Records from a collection
#####

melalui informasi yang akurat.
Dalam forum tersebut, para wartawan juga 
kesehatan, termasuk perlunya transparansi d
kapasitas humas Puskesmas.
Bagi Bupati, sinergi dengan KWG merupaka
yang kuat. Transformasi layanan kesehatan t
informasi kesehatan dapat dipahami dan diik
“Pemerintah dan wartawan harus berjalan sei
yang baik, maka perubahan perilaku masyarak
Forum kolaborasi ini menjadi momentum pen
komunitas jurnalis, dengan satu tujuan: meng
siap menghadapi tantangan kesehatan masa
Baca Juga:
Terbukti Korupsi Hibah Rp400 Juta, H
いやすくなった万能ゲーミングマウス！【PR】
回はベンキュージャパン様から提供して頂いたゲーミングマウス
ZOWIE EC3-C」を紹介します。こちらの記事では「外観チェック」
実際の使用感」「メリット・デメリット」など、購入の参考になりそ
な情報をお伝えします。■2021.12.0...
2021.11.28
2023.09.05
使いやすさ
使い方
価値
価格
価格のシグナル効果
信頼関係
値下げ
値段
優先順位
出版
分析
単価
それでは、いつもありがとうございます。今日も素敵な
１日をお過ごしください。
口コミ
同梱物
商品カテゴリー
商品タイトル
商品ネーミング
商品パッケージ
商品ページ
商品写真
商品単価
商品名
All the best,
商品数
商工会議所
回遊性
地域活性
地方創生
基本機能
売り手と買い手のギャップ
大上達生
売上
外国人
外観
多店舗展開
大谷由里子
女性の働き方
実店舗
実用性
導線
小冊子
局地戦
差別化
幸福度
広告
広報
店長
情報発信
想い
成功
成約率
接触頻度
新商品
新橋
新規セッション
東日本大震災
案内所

#####

**YOUR GOAL**. Write the entries out a second time. Match them exactly.

**RESULT OF THE EXERCISE**.
melalui informasi yang akurat.
Dalam forum tersebut, para wartawan juga 
kesehatan, termasuk perlunya transparansi d
kapasitas humas Puskesmas.
Bagi Bupati, sinergi dengan KWG merupaka
yang kuat. Transformasi layanan kesehatan t
informasi kesehatan dapat dipahami dan diik
“Pemerintah dan wartawan harus berjalan sei
yang baik, maka perubahan perilaku masyarak
Forum kolaborasi ini menjadi momentum pen
komunitas jurnalis, dengan satu tujuan: meng
siap menghadapi tantangan kesehatan masa
Baca Juga:
Terbukti Korupsi Hibah Rp400 Juta, H
いやすくなった万能ゲーミングマウス！【PR】
回はベンキュージャパン様から提供して頂いたゲーミングマウス
ZOWIE EC3-C」を紹介します。こちらの記事では「外観チェック」
実際の使用感」「メリット・デメリット」など、購入の参考になりそ
な情報をお伝えします。■2021.12.0...
2021.11.28
2023.09.05
使いやすさ
使い方
価値
価格
価格のシグナル効果
信頼関係
値下げ
値段
優先順位
出版
分析
単価
それでは、いつもありがとうございます。今日も素敵な
１日をお過ごしください。
口コミ
同梱物
商品カテゴリー
商品タイトル
商品ネーミング
商品パッケージ
商品ページ
商品写真
商品単価
商品名
All the best,
商品数
商工会議所
回遊性
地域活性
地方創生
基本機能
売り手と買い手のギャップ
大上達生
売上
外国人
外観
多店舗展開
大谷由里子
女性の働き方
実店舗
実用性
導線
小冊子
局地戦
差別化
幸福度
広告
広報
店長
情報発信
想い
成功
成約率
接触頻度
新商品
新橋
新規セッション
東日本大震災
案内所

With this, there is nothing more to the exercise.